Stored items
╔══

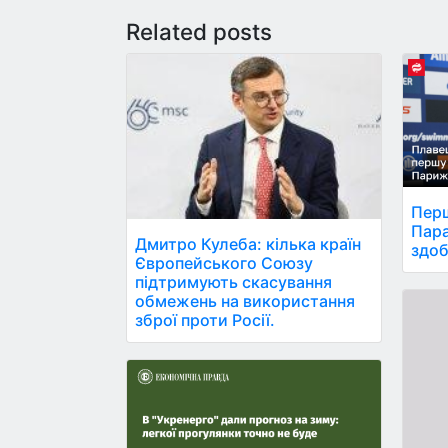
Related posts
Перш
Пара
Дмитро Кулеба: кілька країн
здоб
Європейського Союзу
підтримують скасування
обмежень на використання
зброї проти Росії.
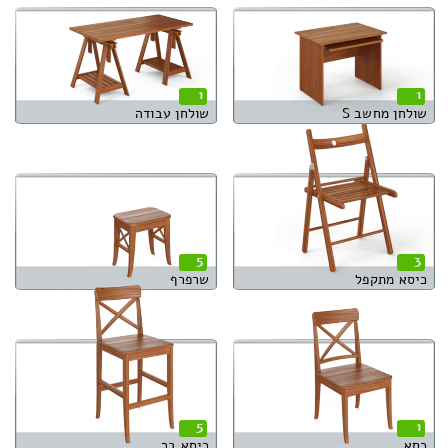
1
1
שולחן מחשב S
שולחן עבודה
5
3
כיסא מתקפל
שרפרף
5
1
כסא
כיסא בר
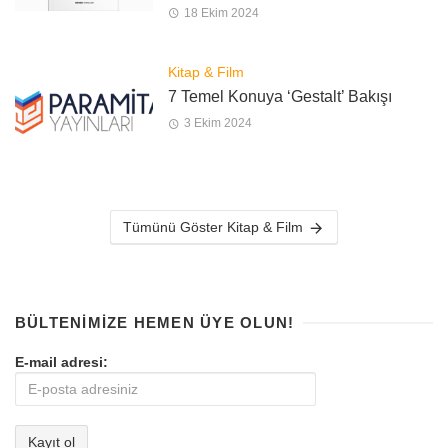
18 Ekim 2024
Kitap & Film
7 Temel Konuya ‘Gestalt’ Bakışı
3 Ekim 2024
Tümünü Göster Kitap & Film
BÜLTENIMIZE HEMEN ÜYE OLUN!
E-mail adresi:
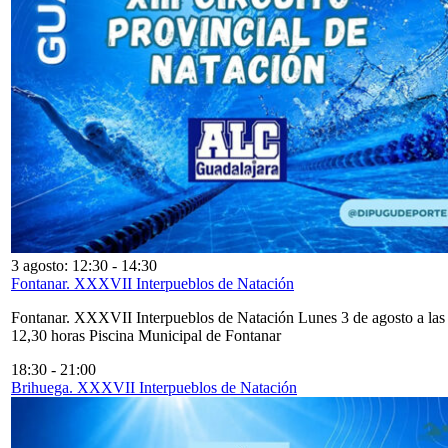
3 agosto: 12:30
-
14:30
Fontanar. XXXVII Interpueblos de Natación
Fontanar. XXXVII Interpueblos de Natación Lunes 3 de agosto a las
12,30 horas Piscina Municipal de Fontanar
18:30
-
21:00
Brihuega. XXXVII Interpueblos de Natación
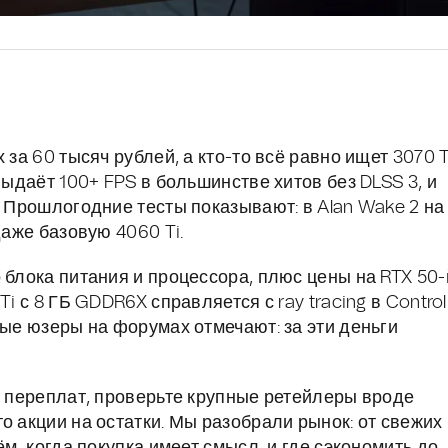
 за 60 тысяч рублей, а кто-то всё равно ищет 3070 T
выдаёт 100+ FPS в большинстве хитов без DLSS 3, и
. Прошлогодние тесты показывают: в Alan Wake 2 на
даже базовую 4060 Ti.
 блока питания и процессора, плюс цены на RTX 50-
i с 8 ГБ GDDR6X справляется с ray tracing в Control
ные юзеры на форумах отмечают: за эти деньги
з переплат, проверьте крупные ретейлеры вроде
то акции на остатки. Мы разобрали рынок: от свежих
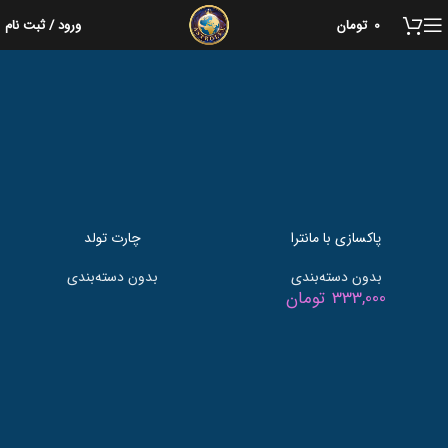
خانه
بدون دسته‌بندی
0
تومان
ورود / ثبت نام
پاکسازی با مانترا
چارت تولد
بدون دسته‌بندی
بدون دسته‌بندی
333,000
تومان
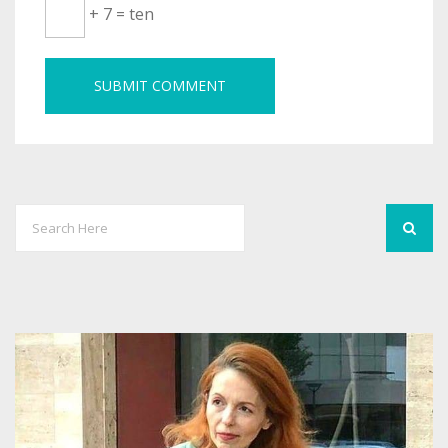
+ 7 = ten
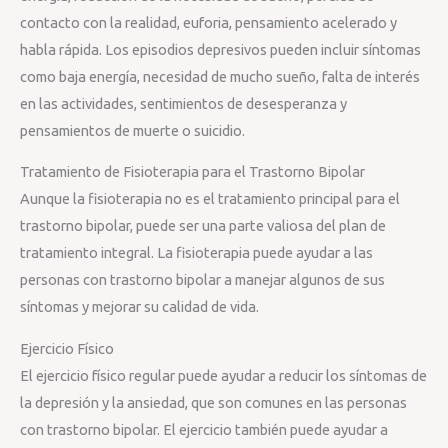
contacto con la realidad, euforia, pensamiento acelerado y
habla rápida. Los episodios depresivos pueden incluir síntomas
como baja energía, necesidad de mucho sueño, falta de interés
en las actividades, sentimientos de desesperanza y
pensamientos de muerte o suicidio.
Tratamiento de Fisioterapia para el Trastorno Bipolar
Aunque la fisioterapia no es el tratamiento principal para el
trastorno bipolar, puede ser una parte valiosa del plan de
tratamiento integral. La fisioterapia puede ayudar a las
personas con trastorno bipolar a manejar algunos de sus
síntomas y mejorar su calidad de vida.
Ejercicio Físico
El ejercicio físico regular puede ayudar a reducir los síntomas de
la depresión y la ansiedad, que son comunes en las personas
con trastorno bipolar. El ejercicio también puede ayudar a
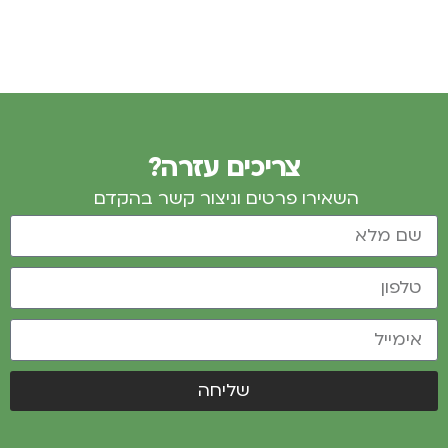
מוזמנים לעקוב אחרינו בעמוד ה
Facebook
צריכים עזרה?
השאירו פרטים וניצור קשר בהקדם
שליחה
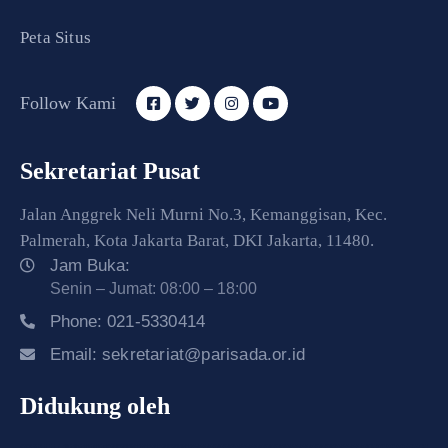
Peta Situs
Follow Kami
Sekretariat Pusat
Jalan Anggrek Neli Murni No.3, Kemanggisan, Kec.
Palmerah, Kota Jakarta Barat, DKI Jakarta, 11480.
Jam Buka:
Senin – Jumat: 08:00 – 18:00
Phone:
021-5330414
Email:
sekretariat@parisada.or.id
Didukung oleh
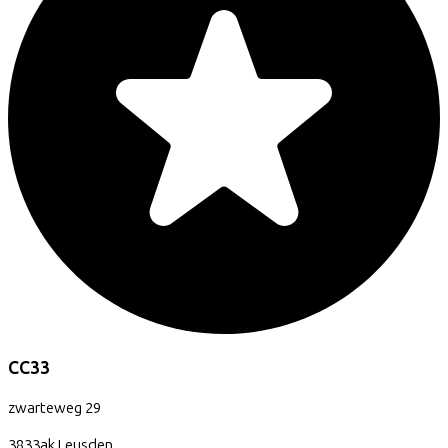
CC33
zwarteweg
29
3833ak
Leusden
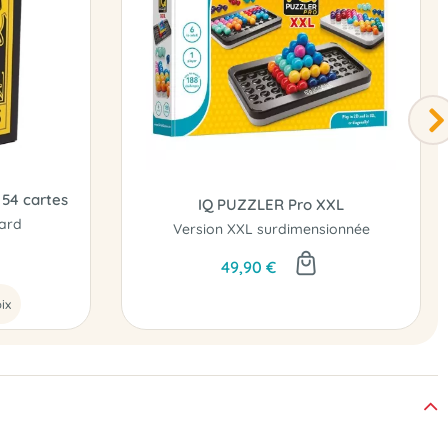
 54 cartes
IQ PUZZLER Pro XXL
dard
Version XXL surdimensionnée
49,90 €
ix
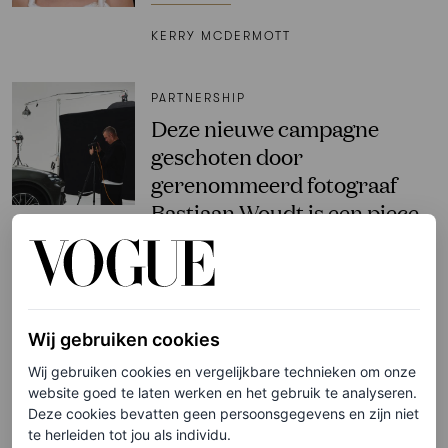
KERRY MCDERMOTT
PARTNERSHIP
Deze nieuwe campagne
geschoten door
gerenommeerd fotograaf
Bastiaan Woudt is een piece
of art
PORSCHE
Wij gebruiken cookies
ART & DESIGN
Alles wat je wil weten over
Wij gebruiken cookies en vergelijkbare technieken om onze
het Met Gala 2023
website goed te laten werken en het gebruik te analyseren.
Deze cookies bevatten geen persoonsgegevens en zijn niet
te herleiden tot jou als individu.
VOGUE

╚══

(TASK):
Using the data above, return every line that contains the string "ayudar".

(RESULT BELOW):
tratamiento integral. La fisioterapia puede ayudar a las
El ejercicio físico regular puede ayudar a reducir los síntomas de
con trastorno bipolar. El ejercicio también puede ayudar a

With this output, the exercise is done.